Mettre la ques­tion de la vio­lence au pre­mier plan per­met de mas­quer les véri­tables pro­blé­ma­tiques qui font le coeur de la lutte pour la jus­tice. Le même pro­ces­sus a été uti­li­sé pen­dant la lutte anti-apar­theid en Afrique du Sud. Il est inté­res­sant de noter que Nel­son Man­de­la, qui a été sanc­ti­fié comme un des plus grands défen­seurs de la paix de notre ère, figu­rait sur la liste des ter­ro­ristes des États-Unis jus­qu’en 2008. Les vraies pro­blé­ma­tiques de la lutte pales­ti­nienne pour la liber­té et l’au­to-déter­mi­na­tion sont ren­dues invi­sibles par ceux qui, usant du ter­ro­risme, portent la résis­tance pales­ti­nienne au même niveau d’hor­reur que l’a­par­theid israélien.

À quand remonte votre der­nière visite en Pales­tine ? Quelle impres­sion vous a‑t-elle laissée ?

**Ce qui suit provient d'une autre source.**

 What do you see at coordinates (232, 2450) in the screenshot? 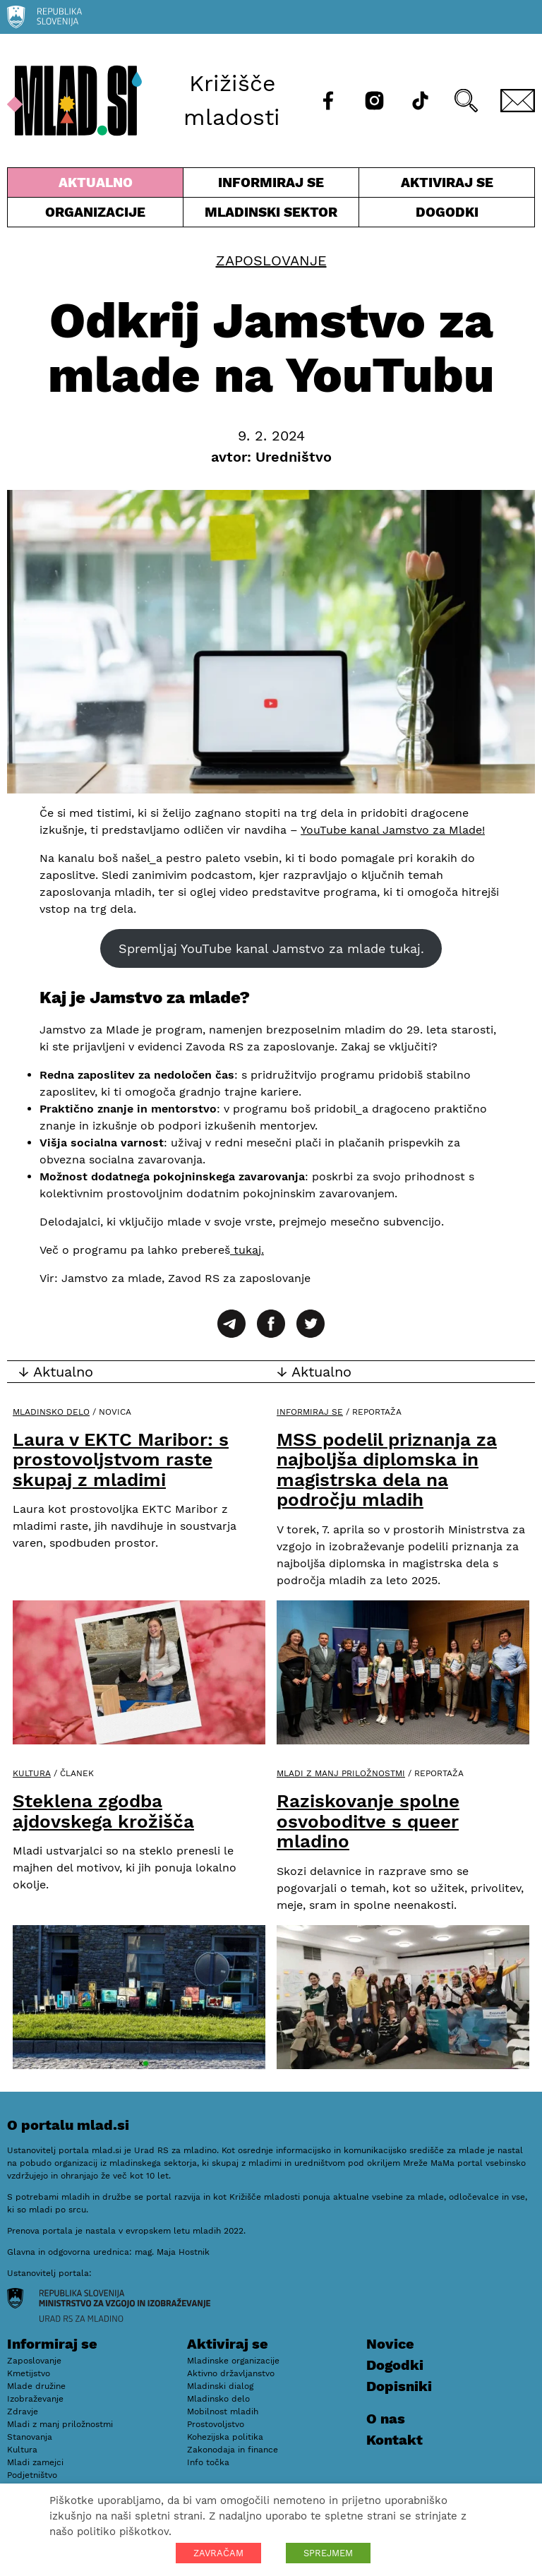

J’y suis allée en juin 2011 avec un groupe d’In­diens d’A­mé­rique et de femmes de cou­leur, uni­ver­si­taires et acti­vistes. La délé­ga­tion comp­tait des femmes qui avaient gran­di sous le régime d’a­par­theid en Afrique du Sud, dans le sud des États-Unis sous les lois Jim Crow et dans les réserves indiennes. Bien que nous étions déjà tous enga­gés dans le mou­ve­ment pour la jus­tice en Pales­tine, nous avons été pro­fon­dé­ment cho­qués par ce que nous avons vu et avons déci­dé d’en­cou­ra­ger nos dif­fé­rents groupes à rejoindre le mou­ve­ment BDS et à inten­si­fier la cam­pagne de lutte pour une Pales­tine libre. Cer­tains d’entre nous ont plus récem­ment réus­si à faire pas­ser une réso­lu­tion exhor­tant l’A­me­ri­can Stu­dies Asso­cia­tion à par­ti­ci­per au boy­cott aca­dé­mique et cultu­rel d’Is­raël. D’autres ont œuvré pour le pas­sage d’une réso­lu­tion par la Modern Lan­guage Asso­cia­tion visant à cen­su­rer Israël pour avoir refu­sé l’en­trée en Cis­jor­da­nie à des uni­ver­si­taires qui vou­laient faire des recherches et dis­pen­ser des cours dans des uni­ver­si­tés palestiniennes.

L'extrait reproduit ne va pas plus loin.